Work to be completed
Produce a verbatim copy of the data below that contains no pictures.

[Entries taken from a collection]
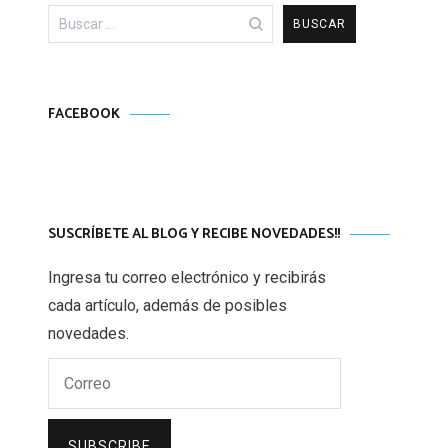
Buscar:
FACEBOOK
SUSCRÍBETE AL BLOG Y RECIBE NOVEDADES!!
Ingresa tu correo electrónico y recibirás
cada artículo, además de posibles
novedades.
Correo
SUBSCRIBE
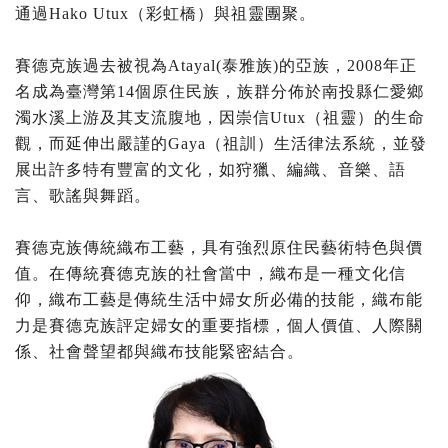
通過Hako Utux（彩虹橋）與祖靈團聚。
賽德克族過去被視為Atayal(泰雅族)的亞族，2008年正
名成為臺灣第14個原住民族，族群分佈於南投縣仁愛鄉
濁水溪上游及其支流腹地，因崇信Utux（祖靈）的生命
觀，而延伸出嚴謹的Gaya（祖訓）生活律法系統，並發
展出許多特有豐富的文化，如狩獵、編織、音樂、語
言、歌謠與舞蹈。
賽德克族傳統織布工藝，具有強烈原住民藝術特色與價
值。在傳統賽德克族的社會當中，織布是一種文化信
仰，織布工藝是傳統生活中婦女所必備的技能，織布能
力是賽德克族評定婦女的重要指標，個人價值、人際關
係、社會聲望都與織布技能緊密結合。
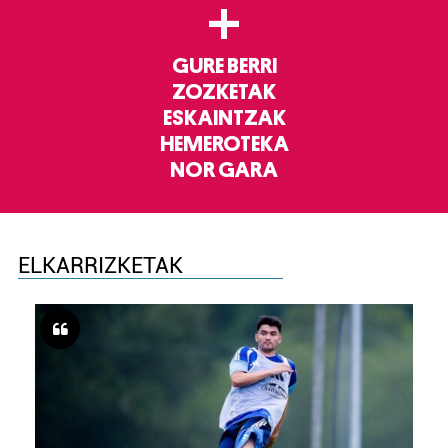
+
GURE BERRI
ZOZKETAK
ESKAINTZAK
HEMEROTEKA
NOR GARA
ELKARRIZKETAK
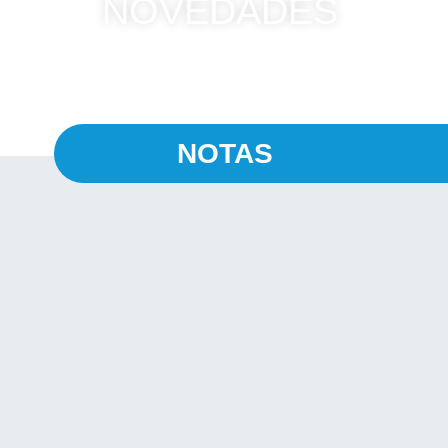
NOVEDADES
NOTAS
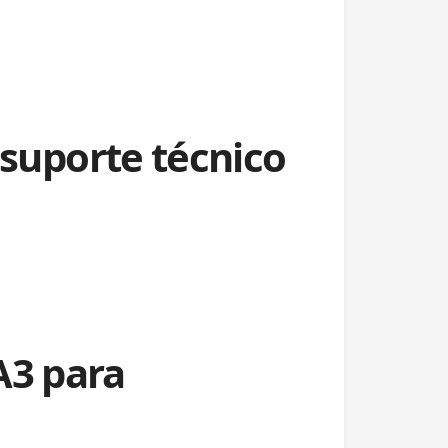
uporte técnico
A3 para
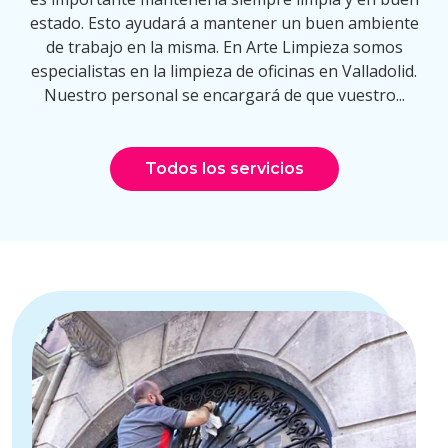
estado. Esto ayudará a mantener un buen ambiente
de trabajo en la misma. En Arte Limpieza somos
especialistas en la limpieza de oficinas en Valladolid.
Nuestro personal se encargará de que vuestro...
Todos los servicios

Solution to this task
Buscar:
FACEBOOK
SUSCRÍBETE AL BLOG Y RECIBE NOVEDADES!!
Ingresa tu correo electrónico y recibirás
cada artículo, además de posibles
novedades.
Correo
SUBSCRIBE
通過Hako Utux（彩虹橋）與祖靈團聚。
賽德克族過去被視為Atayal(泰雅族)的亞族，2008年正
名成為臺灣第14個原住民族，族群分佈於南投縣仁愛鄉
濁水溪上游及其支流腹地，因崇信Utux（祖靈）的生命
觀，而延伸出嚴謹的Gaya（祖訓）生活律法系統，並發
展出許多特有豐富的文化，如狩獵、編織、音樂、語
言、歌謠與舞蹈。
賽德克族傳統織布工藝，具有強烈原住民藝術特色與價
值。在傳統賽德克族的社會當中，織布是一種文化信
仰，織布工藝是傳統生活中婦女所必備的技能，織布能
力是賽德克族評定婦女的重要指標，個人價值、人際關
係、社會聲望都與織布技能緊密結合。
+
GURE BERRI
ZOZKETAK
ESKAINTZAK
HEMEROTEKA
NOR GARA
ELKARRIZKETAK
NOVEDADES
NOTAS
uporte técnico
A3 para
estado. Esto ayudará a mantener un buen ambiente
de trabajo en la misma. En Arte Limpieza somos
especialistas en la limpieza de oficinas en Valladolid.
Nuestro personal se encargará de que vuestro...
Todos los servicios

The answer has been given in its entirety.